EXERCISE DATA
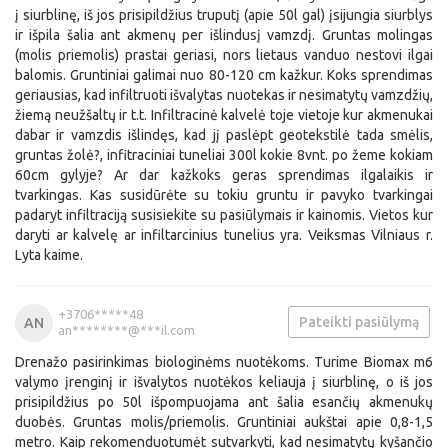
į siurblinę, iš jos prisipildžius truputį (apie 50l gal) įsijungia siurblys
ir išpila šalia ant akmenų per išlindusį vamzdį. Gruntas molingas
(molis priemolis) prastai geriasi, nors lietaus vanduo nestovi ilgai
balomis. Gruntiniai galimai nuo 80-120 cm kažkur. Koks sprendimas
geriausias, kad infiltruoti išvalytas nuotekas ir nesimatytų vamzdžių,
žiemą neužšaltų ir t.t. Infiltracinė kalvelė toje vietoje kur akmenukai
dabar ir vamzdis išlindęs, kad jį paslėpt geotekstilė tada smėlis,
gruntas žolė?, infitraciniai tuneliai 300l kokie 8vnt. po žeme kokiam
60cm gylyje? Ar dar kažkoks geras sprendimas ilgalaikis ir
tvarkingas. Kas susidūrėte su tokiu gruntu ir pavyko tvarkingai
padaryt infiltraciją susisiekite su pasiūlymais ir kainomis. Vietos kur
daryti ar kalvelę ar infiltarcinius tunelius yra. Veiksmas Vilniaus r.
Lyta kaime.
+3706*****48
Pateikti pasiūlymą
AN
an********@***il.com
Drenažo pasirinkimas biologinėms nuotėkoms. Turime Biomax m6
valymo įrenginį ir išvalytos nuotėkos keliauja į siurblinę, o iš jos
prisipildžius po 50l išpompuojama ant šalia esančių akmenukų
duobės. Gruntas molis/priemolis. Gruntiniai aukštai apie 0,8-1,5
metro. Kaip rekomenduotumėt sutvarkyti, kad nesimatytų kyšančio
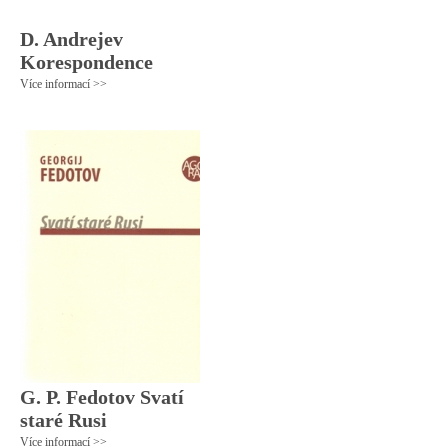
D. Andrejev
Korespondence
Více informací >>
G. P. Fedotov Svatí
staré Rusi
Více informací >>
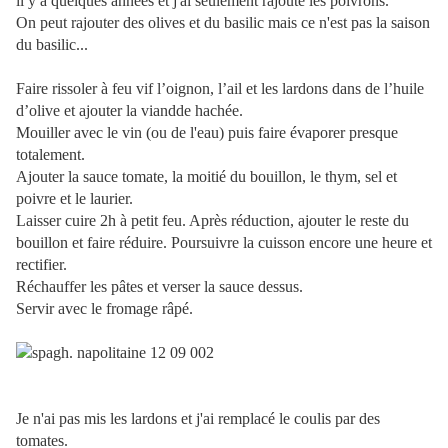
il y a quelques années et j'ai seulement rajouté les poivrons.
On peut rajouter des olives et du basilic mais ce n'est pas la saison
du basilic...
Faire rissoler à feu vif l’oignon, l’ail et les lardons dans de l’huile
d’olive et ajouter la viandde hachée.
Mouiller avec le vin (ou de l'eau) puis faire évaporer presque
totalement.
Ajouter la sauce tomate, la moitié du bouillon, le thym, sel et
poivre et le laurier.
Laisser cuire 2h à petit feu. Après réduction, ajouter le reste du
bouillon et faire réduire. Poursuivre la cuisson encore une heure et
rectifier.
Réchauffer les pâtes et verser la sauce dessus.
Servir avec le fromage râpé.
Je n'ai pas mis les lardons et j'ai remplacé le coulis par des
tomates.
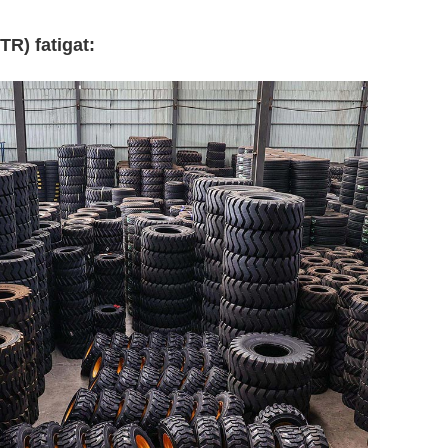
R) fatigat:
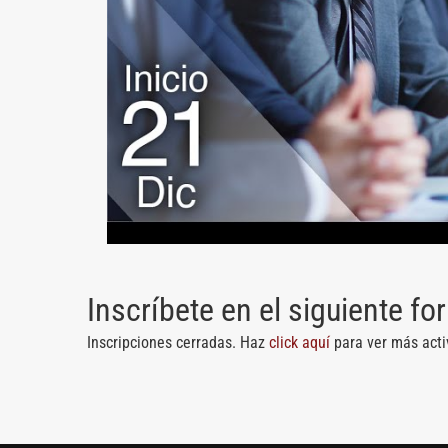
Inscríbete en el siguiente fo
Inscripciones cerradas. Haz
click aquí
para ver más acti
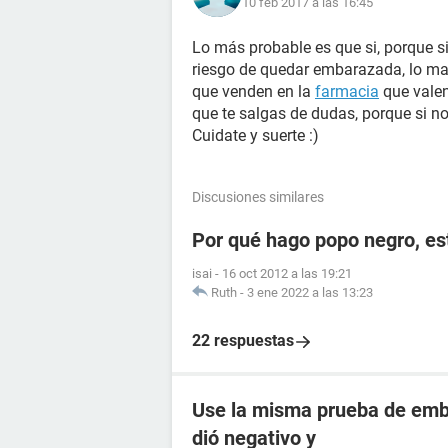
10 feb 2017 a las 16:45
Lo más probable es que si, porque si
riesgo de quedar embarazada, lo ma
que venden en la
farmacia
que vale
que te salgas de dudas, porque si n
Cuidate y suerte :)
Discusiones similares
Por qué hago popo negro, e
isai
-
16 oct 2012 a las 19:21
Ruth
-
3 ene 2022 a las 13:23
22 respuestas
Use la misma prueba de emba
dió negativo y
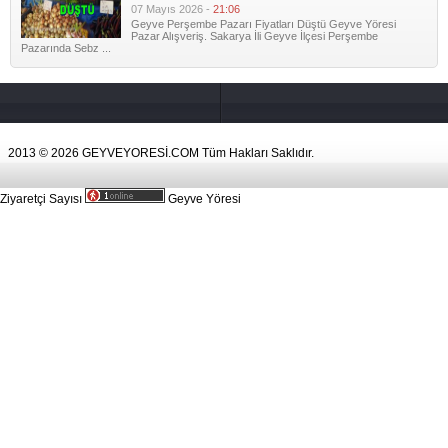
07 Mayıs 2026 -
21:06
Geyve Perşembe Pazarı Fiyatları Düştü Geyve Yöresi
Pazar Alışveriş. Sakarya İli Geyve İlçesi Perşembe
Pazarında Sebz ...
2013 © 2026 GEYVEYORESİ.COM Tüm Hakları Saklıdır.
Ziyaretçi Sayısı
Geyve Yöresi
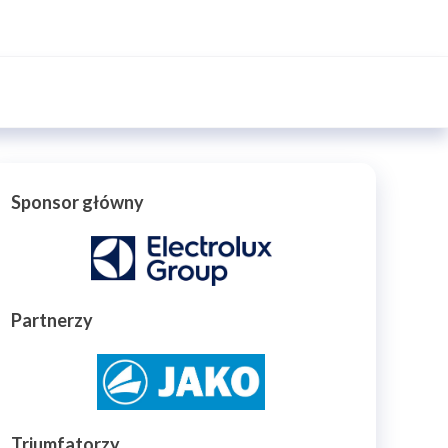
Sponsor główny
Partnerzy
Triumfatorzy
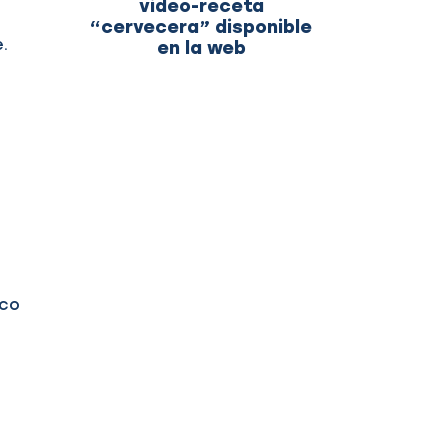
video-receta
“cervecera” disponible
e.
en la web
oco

* * *

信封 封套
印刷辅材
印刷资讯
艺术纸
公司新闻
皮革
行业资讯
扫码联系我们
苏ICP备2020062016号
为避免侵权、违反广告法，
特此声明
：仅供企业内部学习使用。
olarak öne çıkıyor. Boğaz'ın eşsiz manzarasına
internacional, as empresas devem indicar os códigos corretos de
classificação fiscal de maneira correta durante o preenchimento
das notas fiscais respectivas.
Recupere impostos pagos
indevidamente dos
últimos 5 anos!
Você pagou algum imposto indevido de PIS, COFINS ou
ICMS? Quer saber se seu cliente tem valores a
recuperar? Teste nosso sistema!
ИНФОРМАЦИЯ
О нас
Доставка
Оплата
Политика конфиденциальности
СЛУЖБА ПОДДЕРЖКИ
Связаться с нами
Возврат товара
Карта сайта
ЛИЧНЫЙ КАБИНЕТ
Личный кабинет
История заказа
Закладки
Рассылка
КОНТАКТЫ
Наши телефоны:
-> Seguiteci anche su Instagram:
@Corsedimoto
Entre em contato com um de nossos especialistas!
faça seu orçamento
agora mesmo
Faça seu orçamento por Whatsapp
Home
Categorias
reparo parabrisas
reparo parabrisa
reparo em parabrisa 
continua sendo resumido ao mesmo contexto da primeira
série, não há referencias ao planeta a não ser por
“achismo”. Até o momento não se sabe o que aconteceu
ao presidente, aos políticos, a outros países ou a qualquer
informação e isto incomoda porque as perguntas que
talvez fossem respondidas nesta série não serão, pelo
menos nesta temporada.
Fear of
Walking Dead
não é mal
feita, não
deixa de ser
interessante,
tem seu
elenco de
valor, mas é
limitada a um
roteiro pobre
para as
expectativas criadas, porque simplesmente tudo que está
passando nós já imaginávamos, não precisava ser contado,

...

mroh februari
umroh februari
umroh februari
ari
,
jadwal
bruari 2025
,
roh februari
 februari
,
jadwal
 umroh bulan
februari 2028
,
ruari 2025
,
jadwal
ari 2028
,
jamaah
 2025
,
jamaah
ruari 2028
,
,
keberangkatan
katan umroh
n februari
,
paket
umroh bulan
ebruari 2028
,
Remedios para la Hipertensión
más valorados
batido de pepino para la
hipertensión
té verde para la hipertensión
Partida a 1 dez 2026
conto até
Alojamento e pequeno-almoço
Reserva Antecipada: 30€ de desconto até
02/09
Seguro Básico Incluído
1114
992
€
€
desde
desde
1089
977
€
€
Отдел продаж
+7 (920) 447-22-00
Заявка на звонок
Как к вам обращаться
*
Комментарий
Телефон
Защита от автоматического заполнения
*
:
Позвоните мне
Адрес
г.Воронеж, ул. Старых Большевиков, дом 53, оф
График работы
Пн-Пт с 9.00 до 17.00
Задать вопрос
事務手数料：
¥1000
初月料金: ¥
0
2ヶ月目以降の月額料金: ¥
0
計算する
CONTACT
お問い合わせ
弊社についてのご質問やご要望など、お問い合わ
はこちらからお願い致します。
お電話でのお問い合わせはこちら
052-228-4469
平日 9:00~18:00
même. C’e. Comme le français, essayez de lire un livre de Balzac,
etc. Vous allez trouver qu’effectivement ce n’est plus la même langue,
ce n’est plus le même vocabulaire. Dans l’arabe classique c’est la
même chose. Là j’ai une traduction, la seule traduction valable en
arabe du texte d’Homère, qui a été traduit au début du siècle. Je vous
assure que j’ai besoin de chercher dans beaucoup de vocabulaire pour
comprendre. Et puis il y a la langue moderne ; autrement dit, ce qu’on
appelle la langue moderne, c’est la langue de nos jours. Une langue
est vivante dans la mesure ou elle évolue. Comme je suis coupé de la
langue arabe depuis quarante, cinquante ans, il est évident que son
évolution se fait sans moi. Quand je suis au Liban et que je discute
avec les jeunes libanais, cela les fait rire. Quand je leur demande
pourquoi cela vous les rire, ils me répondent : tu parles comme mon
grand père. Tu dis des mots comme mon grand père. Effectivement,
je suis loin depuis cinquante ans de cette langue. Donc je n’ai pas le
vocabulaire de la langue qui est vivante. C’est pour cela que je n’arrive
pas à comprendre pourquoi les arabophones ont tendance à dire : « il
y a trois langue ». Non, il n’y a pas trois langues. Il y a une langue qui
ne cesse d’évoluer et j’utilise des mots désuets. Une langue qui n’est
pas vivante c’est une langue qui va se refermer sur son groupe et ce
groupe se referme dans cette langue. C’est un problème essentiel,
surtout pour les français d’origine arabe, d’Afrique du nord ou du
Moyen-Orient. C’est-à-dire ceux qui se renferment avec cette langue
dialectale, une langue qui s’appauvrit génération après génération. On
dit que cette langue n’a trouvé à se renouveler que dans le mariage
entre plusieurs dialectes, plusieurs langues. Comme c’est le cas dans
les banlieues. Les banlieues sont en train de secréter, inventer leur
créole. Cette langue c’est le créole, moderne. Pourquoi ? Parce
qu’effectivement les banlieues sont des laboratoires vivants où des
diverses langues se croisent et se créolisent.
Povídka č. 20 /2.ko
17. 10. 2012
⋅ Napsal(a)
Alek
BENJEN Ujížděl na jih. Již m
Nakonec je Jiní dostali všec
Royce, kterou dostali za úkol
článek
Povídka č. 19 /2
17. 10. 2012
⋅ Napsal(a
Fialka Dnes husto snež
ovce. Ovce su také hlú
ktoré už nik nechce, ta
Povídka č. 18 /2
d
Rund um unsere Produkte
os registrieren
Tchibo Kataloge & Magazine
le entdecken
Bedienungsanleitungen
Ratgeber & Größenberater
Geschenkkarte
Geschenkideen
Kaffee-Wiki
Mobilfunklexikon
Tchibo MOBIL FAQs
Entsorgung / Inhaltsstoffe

EXERCISE AIM
Set down exactly the lines of the data above, beginning with the line that has "Ratgeber & Größenberater" and ending with the line that has "Entsorgung / Inhaltsstoffe", and no others.

TASK ANSWER
Ratgeber & Größenberater
Geschenkkarte
Geschenkideen
Kaffee-Wiki
Mobilfunklexikon
Tchibo MOBIL FAQs
Entsorgung / Inhaltsstoffe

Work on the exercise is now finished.